AIM OF THE EXERCISE: In the entries below, find every line with the string "сепаратисти" and copy it.

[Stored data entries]
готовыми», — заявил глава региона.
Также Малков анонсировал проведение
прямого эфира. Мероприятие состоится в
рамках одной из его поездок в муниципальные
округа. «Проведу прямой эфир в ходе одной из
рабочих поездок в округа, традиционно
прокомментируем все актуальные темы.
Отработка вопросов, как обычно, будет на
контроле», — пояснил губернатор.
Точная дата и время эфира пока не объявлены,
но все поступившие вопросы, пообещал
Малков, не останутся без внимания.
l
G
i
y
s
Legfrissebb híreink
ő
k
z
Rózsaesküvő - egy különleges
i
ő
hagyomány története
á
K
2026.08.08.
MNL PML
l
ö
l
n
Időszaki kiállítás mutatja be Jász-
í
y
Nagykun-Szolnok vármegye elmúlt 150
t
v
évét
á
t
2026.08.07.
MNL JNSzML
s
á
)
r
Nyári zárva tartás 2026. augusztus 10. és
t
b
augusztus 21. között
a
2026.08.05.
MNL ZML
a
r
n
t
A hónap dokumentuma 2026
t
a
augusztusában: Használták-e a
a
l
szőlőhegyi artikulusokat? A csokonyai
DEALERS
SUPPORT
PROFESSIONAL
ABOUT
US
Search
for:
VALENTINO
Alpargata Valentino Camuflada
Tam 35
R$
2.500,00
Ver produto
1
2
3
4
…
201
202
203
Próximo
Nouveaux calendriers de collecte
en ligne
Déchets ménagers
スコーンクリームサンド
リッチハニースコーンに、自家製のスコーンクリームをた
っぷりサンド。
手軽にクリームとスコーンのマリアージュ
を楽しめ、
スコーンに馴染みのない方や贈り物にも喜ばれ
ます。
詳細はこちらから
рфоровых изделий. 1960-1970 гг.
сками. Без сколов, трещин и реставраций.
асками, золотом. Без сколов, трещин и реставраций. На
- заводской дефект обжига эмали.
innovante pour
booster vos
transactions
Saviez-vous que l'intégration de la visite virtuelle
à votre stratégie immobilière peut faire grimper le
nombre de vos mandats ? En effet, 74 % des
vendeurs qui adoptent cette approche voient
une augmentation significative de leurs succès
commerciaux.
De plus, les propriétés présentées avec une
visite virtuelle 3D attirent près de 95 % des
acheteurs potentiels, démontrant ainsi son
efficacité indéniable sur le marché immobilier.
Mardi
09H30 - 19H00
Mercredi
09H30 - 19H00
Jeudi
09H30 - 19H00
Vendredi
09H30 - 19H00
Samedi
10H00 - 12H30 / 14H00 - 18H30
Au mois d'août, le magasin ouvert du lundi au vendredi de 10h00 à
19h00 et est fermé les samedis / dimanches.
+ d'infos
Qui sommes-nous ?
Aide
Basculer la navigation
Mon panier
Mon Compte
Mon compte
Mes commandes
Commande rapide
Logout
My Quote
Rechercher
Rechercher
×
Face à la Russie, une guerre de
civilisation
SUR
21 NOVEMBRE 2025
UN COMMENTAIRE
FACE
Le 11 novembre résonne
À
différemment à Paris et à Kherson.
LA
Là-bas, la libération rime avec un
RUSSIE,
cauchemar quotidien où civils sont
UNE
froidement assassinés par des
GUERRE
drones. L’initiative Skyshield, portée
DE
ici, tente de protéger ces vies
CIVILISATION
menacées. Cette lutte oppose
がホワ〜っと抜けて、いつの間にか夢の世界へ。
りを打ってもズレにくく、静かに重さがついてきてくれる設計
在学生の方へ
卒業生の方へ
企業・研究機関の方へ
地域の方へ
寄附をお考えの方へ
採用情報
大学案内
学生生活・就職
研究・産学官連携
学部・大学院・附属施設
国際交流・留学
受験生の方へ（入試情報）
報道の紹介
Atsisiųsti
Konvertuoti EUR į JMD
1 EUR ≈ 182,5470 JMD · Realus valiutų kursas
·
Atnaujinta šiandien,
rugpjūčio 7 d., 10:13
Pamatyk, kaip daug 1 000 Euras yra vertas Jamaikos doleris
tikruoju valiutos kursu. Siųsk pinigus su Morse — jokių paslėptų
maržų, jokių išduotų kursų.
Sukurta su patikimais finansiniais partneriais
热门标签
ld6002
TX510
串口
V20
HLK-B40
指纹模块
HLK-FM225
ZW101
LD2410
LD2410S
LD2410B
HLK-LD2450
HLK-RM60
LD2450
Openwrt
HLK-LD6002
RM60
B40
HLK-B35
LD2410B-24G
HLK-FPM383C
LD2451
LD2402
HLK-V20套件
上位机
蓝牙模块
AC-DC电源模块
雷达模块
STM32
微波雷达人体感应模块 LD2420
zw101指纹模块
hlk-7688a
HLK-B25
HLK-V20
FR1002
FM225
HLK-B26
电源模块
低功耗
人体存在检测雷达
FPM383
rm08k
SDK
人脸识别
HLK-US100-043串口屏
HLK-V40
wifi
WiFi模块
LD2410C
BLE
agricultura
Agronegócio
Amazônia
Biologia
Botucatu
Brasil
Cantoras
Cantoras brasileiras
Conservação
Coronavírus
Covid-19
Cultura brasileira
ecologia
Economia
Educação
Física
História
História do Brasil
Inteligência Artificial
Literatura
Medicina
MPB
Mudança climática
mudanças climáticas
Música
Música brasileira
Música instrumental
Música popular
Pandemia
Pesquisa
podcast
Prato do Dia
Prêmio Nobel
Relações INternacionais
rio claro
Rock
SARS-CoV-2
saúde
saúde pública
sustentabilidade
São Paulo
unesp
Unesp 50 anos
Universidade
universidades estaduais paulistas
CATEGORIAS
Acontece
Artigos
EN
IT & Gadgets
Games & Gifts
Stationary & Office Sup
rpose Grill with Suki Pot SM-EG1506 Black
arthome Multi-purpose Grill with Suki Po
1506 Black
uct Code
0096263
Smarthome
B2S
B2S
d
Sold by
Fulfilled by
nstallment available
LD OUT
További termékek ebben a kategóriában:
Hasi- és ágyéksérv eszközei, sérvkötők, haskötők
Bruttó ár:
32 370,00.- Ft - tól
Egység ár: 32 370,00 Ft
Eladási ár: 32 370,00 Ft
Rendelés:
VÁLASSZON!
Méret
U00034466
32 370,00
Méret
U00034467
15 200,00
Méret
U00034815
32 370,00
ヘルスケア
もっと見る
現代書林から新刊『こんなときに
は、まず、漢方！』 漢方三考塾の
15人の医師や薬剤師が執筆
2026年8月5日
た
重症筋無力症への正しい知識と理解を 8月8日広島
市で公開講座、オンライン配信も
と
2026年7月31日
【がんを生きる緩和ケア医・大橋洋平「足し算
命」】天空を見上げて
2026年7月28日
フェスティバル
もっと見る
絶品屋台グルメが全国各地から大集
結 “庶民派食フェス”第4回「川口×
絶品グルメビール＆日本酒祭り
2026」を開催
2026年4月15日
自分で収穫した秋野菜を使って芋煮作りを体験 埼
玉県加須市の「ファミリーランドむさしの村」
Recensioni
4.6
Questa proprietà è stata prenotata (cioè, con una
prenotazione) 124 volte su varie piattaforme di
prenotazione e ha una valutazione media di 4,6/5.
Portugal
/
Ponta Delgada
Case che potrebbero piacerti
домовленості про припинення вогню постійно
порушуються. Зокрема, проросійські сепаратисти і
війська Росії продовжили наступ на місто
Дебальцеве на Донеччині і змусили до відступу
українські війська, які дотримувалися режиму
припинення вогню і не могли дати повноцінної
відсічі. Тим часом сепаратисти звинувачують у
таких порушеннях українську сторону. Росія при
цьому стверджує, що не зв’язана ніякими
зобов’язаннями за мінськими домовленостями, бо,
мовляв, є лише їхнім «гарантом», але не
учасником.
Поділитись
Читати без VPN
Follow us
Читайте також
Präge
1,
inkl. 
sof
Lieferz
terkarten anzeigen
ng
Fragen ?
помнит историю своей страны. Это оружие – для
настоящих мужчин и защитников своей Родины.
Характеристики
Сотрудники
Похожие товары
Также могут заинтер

RESULT OF THIS TASK:
порушуються. Зокрема, проросійські сепаратисти і
відсічі. Тим часом сепаратисти звинувачують у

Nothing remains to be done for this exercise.